Collected data:
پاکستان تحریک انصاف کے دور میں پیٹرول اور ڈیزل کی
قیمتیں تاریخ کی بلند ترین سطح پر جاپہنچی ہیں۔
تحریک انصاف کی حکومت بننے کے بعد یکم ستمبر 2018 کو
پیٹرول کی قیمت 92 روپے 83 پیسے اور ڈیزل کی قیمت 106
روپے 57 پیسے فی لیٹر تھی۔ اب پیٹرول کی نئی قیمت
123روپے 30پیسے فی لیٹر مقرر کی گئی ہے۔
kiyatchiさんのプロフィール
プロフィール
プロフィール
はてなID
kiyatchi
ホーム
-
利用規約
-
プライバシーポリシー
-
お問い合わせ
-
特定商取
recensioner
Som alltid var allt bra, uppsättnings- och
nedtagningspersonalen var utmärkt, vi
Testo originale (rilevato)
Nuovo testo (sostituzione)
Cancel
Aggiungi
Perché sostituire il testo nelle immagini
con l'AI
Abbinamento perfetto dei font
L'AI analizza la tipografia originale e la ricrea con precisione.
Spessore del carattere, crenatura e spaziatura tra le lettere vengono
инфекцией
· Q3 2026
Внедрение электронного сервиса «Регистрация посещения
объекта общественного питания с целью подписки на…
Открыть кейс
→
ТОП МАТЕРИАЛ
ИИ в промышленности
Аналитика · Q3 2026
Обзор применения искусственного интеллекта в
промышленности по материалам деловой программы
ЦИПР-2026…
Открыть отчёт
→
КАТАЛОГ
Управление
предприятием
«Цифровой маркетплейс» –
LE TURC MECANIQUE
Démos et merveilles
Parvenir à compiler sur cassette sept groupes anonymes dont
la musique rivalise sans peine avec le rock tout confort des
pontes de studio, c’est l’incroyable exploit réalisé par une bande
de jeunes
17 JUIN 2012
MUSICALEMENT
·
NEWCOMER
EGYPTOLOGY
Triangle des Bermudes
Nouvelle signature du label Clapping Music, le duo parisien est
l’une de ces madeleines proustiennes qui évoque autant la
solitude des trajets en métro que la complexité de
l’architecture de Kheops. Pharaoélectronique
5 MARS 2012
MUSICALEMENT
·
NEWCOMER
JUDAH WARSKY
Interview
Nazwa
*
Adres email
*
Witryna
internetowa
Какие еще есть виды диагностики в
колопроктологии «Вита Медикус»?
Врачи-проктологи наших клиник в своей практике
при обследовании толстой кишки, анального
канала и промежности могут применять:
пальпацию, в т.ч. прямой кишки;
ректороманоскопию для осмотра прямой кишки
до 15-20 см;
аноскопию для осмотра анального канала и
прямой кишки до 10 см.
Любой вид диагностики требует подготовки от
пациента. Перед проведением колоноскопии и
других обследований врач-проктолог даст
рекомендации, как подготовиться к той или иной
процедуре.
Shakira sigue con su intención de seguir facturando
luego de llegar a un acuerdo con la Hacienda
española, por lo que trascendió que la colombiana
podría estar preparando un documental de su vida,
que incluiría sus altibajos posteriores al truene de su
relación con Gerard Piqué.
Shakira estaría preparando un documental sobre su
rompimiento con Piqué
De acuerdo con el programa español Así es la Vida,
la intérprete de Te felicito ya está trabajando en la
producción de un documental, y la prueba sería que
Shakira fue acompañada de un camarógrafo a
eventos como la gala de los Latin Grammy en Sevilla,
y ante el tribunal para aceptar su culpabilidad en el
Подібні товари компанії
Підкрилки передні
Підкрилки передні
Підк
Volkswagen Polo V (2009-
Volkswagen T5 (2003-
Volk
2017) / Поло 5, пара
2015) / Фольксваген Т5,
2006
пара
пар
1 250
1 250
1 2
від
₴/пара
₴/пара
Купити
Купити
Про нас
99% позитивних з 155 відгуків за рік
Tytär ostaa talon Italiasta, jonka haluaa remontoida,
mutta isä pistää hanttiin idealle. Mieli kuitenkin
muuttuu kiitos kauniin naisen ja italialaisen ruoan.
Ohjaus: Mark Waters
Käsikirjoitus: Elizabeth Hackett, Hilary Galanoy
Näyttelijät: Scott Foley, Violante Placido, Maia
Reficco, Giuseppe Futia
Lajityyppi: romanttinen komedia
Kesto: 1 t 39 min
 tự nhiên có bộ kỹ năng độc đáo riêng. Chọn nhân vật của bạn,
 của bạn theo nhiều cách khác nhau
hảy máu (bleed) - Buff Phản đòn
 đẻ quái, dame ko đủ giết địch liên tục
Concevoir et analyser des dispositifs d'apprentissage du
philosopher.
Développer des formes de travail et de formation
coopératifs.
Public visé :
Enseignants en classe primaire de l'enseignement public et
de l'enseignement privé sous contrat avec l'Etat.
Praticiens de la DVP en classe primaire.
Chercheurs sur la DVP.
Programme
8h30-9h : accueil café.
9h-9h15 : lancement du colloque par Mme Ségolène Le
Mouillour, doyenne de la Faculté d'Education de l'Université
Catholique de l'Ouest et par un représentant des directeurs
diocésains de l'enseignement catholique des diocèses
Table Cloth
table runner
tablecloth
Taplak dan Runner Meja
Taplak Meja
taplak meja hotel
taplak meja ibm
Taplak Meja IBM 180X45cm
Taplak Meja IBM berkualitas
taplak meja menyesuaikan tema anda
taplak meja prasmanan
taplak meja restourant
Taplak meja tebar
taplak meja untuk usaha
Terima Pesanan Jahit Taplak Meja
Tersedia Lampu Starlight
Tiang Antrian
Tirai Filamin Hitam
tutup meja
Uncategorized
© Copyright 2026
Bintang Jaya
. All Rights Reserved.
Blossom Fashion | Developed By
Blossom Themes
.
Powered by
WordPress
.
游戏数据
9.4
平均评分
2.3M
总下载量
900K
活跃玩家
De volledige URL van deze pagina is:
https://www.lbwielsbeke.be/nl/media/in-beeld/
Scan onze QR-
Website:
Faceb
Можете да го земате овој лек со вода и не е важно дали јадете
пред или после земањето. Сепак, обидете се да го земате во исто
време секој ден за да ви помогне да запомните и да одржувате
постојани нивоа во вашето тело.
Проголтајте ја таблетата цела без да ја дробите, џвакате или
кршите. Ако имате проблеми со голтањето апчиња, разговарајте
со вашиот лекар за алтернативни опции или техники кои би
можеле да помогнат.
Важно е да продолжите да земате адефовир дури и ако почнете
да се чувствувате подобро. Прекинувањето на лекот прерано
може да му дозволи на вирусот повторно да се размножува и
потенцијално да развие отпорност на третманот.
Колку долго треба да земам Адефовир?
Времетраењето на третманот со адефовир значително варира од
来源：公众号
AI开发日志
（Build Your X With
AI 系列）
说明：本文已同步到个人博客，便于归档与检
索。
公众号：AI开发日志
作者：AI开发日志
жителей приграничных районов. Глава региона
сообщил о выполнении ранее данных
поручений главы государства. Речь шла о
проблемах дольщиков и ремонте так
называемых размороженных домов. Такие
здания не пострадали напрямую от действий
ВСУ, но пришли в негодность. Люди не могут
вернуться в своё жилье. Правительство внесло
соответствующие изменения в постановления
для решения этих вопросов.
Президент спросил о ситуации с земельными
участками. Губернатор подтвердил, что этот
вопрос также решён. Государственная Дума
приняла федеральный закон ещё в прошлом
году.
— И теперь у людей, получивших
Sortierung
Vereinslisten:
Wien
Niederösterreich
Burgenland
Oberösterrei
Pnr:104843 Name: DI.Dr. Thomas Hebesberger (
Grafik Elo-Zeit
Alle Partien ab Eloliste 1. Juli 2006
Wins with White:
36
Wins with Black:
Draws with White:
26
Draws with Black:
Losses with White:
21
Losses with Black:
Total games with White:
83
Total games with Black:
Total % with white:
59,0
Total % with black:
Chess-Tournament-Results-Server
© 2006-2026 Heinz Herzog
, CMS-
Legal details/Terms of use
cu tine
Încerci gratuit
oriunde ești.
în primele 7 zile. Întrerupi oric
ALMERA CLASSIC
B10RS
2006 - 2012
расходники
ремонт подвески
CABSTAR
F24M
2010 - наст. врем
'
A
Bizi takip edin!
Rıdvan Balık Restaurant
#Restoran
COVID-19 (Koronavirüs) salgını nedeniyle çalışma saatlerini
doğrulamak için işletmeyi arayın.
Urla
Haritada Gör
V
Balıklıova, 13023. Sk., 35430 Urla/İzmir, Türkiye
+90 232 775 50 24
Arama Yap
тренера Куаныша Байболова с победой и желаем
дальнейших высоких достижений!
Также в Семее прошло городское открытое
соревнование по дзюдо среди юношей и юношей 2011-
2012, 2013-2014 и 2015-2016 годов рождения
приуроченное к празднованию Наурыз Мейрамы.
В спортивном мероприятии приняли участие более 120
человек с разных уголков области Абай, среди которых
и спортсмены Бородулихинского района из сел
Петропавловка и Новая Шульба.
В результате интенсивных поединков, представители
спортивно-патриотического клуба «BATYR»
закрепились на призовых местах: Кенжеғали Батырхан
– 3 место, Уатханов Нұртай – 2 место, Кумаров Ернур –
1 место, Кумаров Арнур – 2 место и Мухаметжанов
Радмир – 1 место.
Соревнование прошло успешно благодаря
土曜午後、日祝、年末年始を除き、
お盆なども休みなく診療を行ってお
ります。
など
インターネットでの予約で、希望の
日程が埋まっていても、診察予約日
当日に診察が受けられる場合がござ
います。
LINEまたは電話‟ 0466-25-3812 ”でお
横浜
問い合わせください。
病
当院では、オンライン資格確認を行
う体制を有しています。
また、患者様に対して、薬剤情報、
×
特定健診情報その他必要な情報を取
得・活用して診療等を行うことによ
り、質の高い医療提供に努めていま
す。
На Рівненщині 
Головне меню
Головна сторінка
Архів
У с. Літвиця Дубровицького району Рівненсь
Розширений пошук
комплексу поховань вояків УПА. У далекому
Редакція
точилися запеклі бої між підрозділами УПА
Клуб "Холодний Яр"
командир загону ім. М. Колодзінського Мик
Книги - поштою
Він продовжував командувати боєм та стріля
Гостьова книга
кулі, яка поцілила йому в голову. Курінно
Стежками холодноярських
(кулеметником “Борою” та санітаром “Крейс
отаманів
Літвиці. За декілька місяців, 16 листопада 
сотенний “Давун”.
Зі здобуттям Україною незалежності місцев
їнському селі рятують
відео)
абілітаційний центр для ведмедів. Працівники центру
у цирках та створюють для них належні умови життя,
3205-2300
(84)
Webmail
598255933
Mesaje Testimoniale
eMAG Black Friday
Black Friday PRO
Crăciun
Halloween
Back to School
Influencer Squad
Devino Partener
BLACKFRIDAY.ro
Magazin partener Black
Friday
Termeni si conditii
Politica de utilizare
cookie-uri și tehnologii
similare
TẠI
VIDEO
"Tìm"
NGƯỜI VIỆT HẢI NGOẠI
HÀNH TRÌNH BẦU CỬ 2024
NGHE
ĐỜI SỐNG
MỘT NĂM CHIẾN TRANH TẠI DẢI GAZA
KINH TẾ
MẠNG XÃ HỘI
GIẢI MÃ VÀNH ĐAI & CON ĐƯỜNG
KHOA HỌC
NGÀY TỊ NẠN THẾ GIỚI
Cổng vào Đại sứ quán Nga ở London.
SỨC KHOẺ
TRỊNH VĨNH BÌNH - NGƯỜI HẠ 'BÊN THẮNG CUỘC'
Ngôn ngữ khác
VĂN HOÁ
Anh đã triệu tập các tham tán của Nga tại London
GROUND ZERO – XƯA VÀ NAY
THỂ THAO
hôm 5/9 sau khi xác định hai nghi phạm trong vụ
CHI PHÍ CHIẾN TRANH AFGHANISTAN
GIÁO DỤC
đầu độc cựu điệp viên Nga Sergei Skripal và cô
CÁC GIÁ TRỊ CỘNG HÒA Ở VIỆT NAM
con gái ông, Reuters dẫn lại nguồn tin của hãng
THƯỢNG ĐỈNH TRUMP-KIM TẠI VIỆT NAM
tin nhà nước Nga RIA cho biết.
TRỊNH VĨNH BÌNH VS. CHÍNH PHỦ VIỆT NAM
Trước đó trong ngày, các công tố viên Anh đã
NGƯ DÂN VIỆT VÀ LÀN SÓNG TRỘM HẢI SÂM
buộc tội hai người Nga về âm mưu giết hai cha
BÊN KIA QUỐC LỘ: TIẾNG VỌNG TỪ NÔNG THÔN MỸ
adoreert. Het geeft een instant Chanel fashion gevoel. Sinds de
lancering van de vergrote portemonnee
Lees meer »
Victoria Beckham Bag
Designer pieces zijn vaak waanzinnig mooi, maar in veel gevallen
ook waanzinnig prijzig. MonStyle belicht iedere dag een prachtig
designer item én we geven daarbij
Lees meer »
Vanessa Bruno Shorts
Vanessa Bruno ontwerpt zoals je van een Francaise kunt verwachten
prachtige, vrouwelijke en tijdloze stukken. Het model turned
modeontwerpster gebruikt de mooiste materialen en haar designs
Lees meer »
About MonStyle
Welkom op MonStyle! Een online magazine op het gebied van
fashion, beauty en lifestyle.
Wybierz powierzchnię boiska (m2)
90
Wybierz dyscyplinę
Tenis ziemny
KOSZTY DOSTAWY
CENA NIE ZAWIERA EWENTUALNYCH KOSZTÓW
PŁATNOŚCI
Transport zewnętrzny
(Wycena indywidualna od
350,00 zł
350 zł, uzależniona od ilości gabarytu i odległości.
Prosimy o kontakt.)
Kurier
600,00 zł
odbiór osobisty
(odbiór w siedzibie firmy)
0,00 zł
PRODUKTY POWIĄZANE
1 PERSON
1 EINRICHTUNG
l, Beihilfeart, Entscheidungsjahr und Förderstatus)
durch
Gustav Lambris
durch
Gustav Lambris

**GOAL OF THE EXERCISE**
Start with the line above that contains "Pnr:104843 Name: DI.Dr." and end with the line that contains "человек с разных". Write out those lines exactly, and only those.

**RESPONSE**
Pnr:104843 Name: DI.Dr. Thomas Hebesberger (
Grafik Elo-Zeit
Alle Partien ab Eloliste 1. Juli 2006
Wins with White:
36
Wins with Black:
Draws with White:
26
Draws with Black:
Losses with White:
21
Losses with Black:
Total games with White:
83
Total games with Black:
Total % with white:
59,0
Total % with black:
Chess-Tournament-Results-Server
© 2006-2026 Heinz Herzog
, CMS-
Legal details/Terms of use
cu tine
Încerci gratuit
oriunde ești.
în primele 7 zile. Întrerupi oric
ALMERA CLASSIC
B10RS
2006 - 2012
расходники
ремонт подвески
CABSTAR
F24M
2010 - наст. врем
'
A
Bizi takip edin!
Rıdvan Balık Restaurant
#Restoran
COVID-19 (Koronavirüs) salgını nedeniyle çalışma saatlerini
doğrulamak için işletmeyi arayın.
Urla
Haritada Gör
V
Balıklıova, 13023. Sk., 35430 Urla/İzmir, Türkiye
+90 232 775 50 24
Arama Yap
тренера Куаныша Байболова с победой и желаем
дальнейших высоких достижений!
Также в Семее прошло городское открытое
соревнование по дзюдо среди юношей и юношей 2011-
2012, 2013-2014 и 2015-2016 годов рождения
приуроченное к празднованию Наурыз Мейрамы.
В спортивном мероприятии приняли участие более 120
человек с разных уголков области Абай, среди которых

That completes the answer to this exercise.